Collected data -
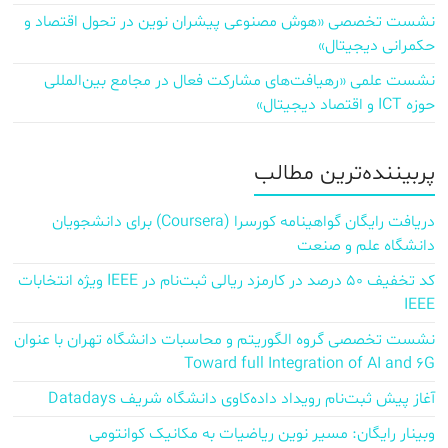
نشست تخصصی «هوش مصنوعی پیشران نوین در تحول اقتصاد و
حکمرانی دیجیتال»
نشست علمی «رهیافت‌های مشارکت فعال در مجامع بین‌المللی
حوزه ICT و اقتصاد دیجیتال»
پربیننده‌ترین مطالب
دریافت رایگان گواهینامه کورسرا (Coursera) برای دانشجویان
دانشگاه علم و صنعت
کد تخفیف ۵۰ درصد در کارمزد ریالی ثبت‌نام در IEEE ویژه انتخابات
IEEE
نشست تخصصی گروه الگوریتم و محاسبات دانشگاه تهران با عنوان
Toward full Integration of AI and 6G
آغاز پیش‌ ثبت‌نام رویداد داده‌کاوی دانشگاه شریف Datadays
وبینار رایگان: مسیر نوین ریاضیات به مکانیک کوانتومی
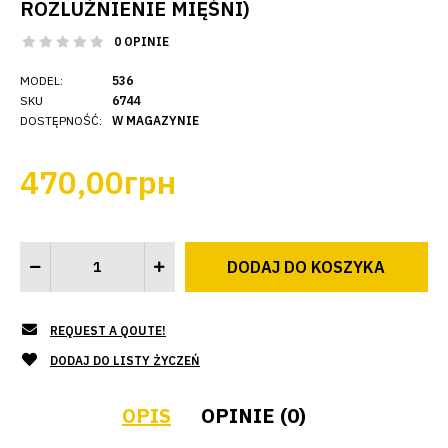
ROZLUŹNIENIE MIĘŚNI)
0 OPINIE
MODEL:
536
SKU
6744
DOSTĘPNOŚĆ:
W MAGAZYNIE
470,00грн
REQUEST A QOUTE!
DODAJ DO LISTY ŻYCZEŃ
OPIS
OPINIE (0)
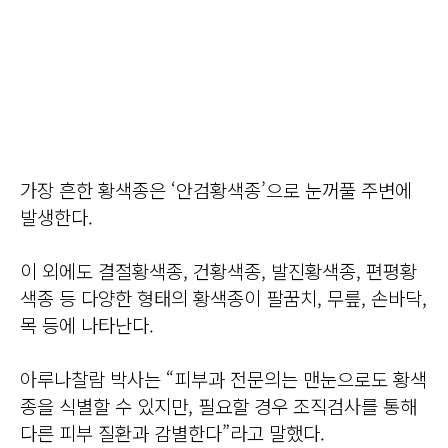
가장 흔한 황색종은 ‘안검황색종’으로 눈꺼풀 주변에
발생한다.
이 외에도 결절황색종, 건황색종, 발진황색종, 편평황
색종 등 다양한 형태의 황색종이 팔꿈치, 무릎, 손바닥,
목 등에 나타난다.
아루나찰람 박사는 “피부과 전문의는 맨눈으로도 황색
종을 식별할 수 있지만, 필요할 경우 조직검사를 통해
다른 피부 질환과 감별한다”라고 말했다.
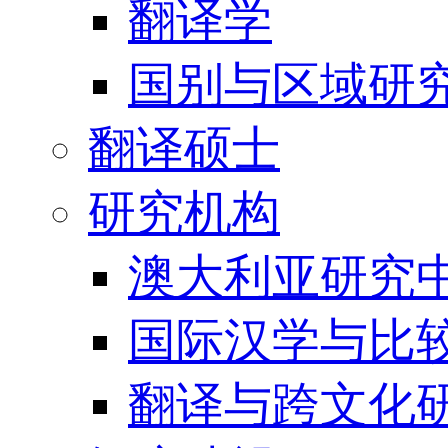
翻译学
国别与区域研
翻译硕士
研究机构
澳大利亚研究中
国际汉学与比
翻译与跨文化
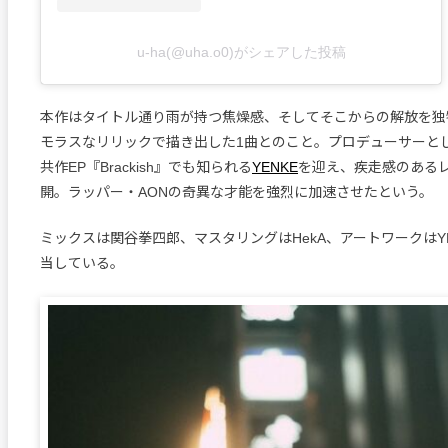
u-ha(@uha.o0)がシェアした投稿
本作はタイトル通り雨が持つ焦燥感、そしてそこからの解放を独
モラスなリリックで描き出した1曲とのこと。プロデューサーとして
共作EP『Brackish』でも知られる
YENKE
を迎え、疾走感のある
開。ラッパー・AONの奇異な才能を強烈に加速させたという。
ミックスは関谷拳四郎、マスタリングはHekA、アートワークはY
当している。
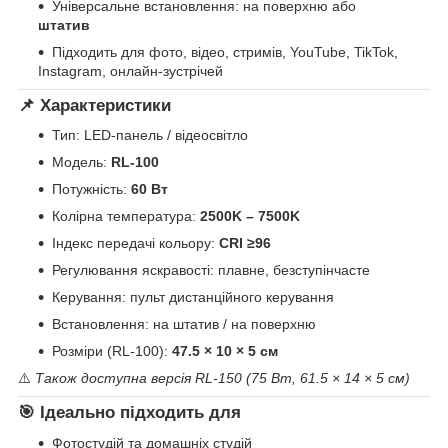
Універсальне встановлення: на поверхню або
штатив
Підходить для фото, відео, стримів, YouTube, TikTok,
Instagram, онлайн-зустрічей
📌 Характеристики
Тип: LED-панель / відеосвітло
Модель:
RL-100
Потужність:
60 Вт
Колірна температура:
2500K – 7500K
Індекс передачі кольору:
CRI ≥96
Регулювання яскравості: плавне, безступінчасте
Керування: пульт дистанційного керування
Встановлення: на штатив / на поверхню
Розміри (RL-100):
47.5 × 10 × 5 см
⚠️
Також доступна версія RL-150 (75 Вт, 61.5 × 14 × 5 см)
🎯 Ідеально підходить для
Фотостудій та домашніх студій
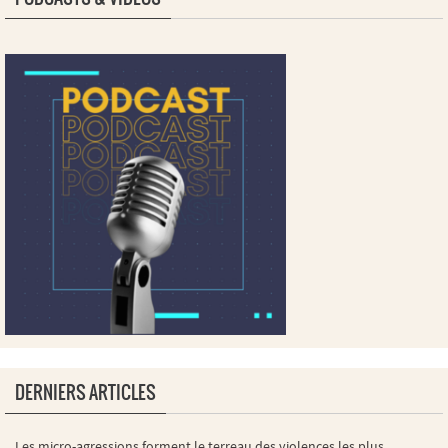
DERNIERS ARTICLES
Les micro-agressions forment le terreau des violences les plus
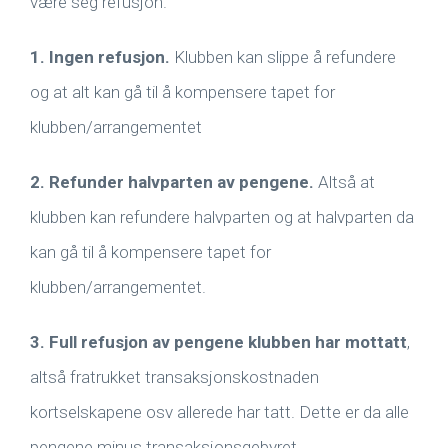
være seg refusjon.
1. Ingen refusjon.
Klubben kan slippe å refundere
og at alt kan gå til å kompensere tapet for
klubben/arrangementet
2. Refunder halvparten av pengene.
Altså at
klubben kan refundere halvparten og at halvparten da
kan gå til å kompensere tapet for
klubben/arrangementet.
3. Full refusjon av pengene klubben har mottatt
,
altså fratrukket transaksjonskostnaden
kortselskapene osv allerede har tatt. Dette er da alle
pengene minus transaksjonsgebyret.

Work task - Determine the count of lines in the data above with the string "pengene" in them, and give that count alone.

Reply - 3